Entretenir, planter et replanter ses vignes
- Vous nous aviez partagé la vidéo sur le rognage. Et nous avions échangé sur ce qui pouvait se faire dans d'autres régions. Où en êtes-vous désormais?
- Nous tressons toujours plus de parcelles. L'intégralité des Pinots Noirs le sont. On effeuille aussi à la main.
- C'est une charge de travail considérable ! Depuis le début de notre séjour, il nous arrive d'apercevoir des feuilles jaunes tant sur Nuits que sur Beaune. A quoi est-ce dû?
- La Chlorose. Il y a moins de raisins, voire pas.
Santenay village Haute Densité
"C'est la première année que nous le faisons. C'est la 4ème année des vignes, la 3ème feuille."

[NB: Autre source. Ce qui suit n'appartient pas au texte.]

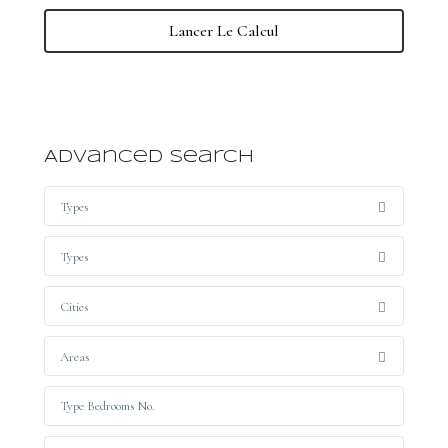
Lancer Le Calcul
Advanced Search
Types
Types
Cities
Areas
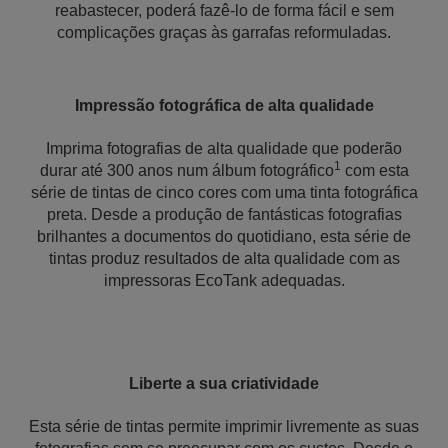
reabastecer, poderá fazê-lo de forma fácil e sem
complicações graças às garrafas reformuladas.
Impressão fotográfica de alta qualidade
Imprima fotografias de alta qualidade que poderão
1
durar até 300 anos num álbum fotográfico
com esta
série de tintas de cinco cores com uma tinta fotográfica
preta. Desde a produção de fantásticas fotografias
brilhantes a documentos do quotidiano, esta série de
tintas produz resultados de alta qualidade com as
impressoras EcoTank adequadas.
Liberte a sua criatividade
Esta série de tintas permite imprimir livremente as suas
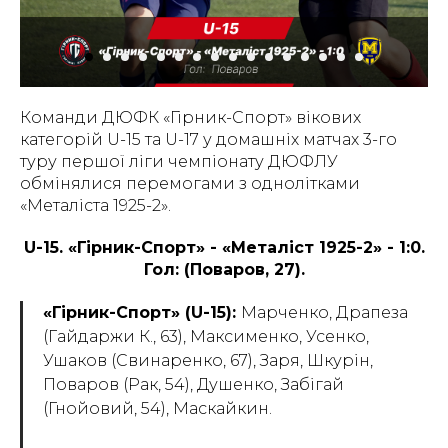
Команди ДЮФК «Гірник-Спорт» вікових
категорій U-15 та U-17 у домашніх матчах 3-го
туру першої ліги чемпіонату ДЮФЛУ
обмінялися перемогами з однолітками
«Металіста 1925-2».
U-15. «Гірник-Спорт» - «Металіст 1925-2» - 1:0.
Гол: (Поваров, 27).
«Гірник-Спорт» (U-15):
Марченко, Драпеза
(Гайдаржи К., 63), Максименко, Усенко,
Ушаков (Свинаренко, 67), Заря, Шкурін,
Поваров (Рак, 54), Душенко, Забігай
(Гнойовий, 54), Маскайкин.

Un accès plus arrondi que le précédent. L'acidité vient rehausser dans un second cette attaque confortable. La matière paraît moins épaisse.
B-.
- Vous nous aviez montré l'an passé quelques secteurs où vous alliez planter. En avez-vous eu d'autres?
- Passetemps a été arraché en partie juste après les vendanges. Nous n'y avions plus la vigueur attendue, notamment comparativement à notre parcelle de Gravières. Il n'y en aura par conséquent pas beaucoup sur 2019. Les Prarons ont été replanté le 1er Avril et ils seront assemblés avec l'autre "Prarons" blanc pour étoffer la cuvée "Santenay Les Vignes Denses".
- Toujours en haute densité l'an?
- Oui, tous les 40 cms par endroits.
- Début Avril correspond au moment où il y a eu du gel.
- Nous ne l'avions pas vu venir. Les jeunes pieds sont effectivement fragiles. Après, il a surtout fortement gelé sur les Potets.
- D'autres vignes ont-elles été renouvelées?f
- Auxey a été planté l'an passé.
Santenay 1er cru Beaurepaire
On regagne ici en netteté. Il existe un côté soyeux. C'est assez surprenant puisque c'est un terme que j'utilise plus usuellement sur les rouges. Une pincée d'épices et de sel vient mettre en évidence un petit côté de poire Williams, sans son côté chaleureux. Les notes salines sont les bienvenues ici puisqu'en l'absence de notes d'agrume, elles rendent le vin très digeste.
TB-.
Jean-Marc revient de son traitement à ce moment-là, revêtu d'une combinaison blanche.
- La dernière fois que nous étions venu, vous nous aviez parlé de possibles changements sur la futaille. Qu'avez-vous finalement changé?
- Nous n'avons presque plus de fûts neufs. On teste des 300l. Et on va recourir à un nouveau tonnelier. Nous avons également changé notre bouchage. Nous prenons désormais des Diams bio pour les blancs. La colle est désormais plus naturelle, à base de ricin. Et la cire d'abeille procure plus d'élasticité. Seul le silicone autour n'est pas bio. Nous conservons le liège pour les rouges.
- L'un de vos confrères et ami n'a pas nécessairement décidé de traiter au regard de la faible poussée d'oïdium. Qu'est-ce qui vous pousse à le faire?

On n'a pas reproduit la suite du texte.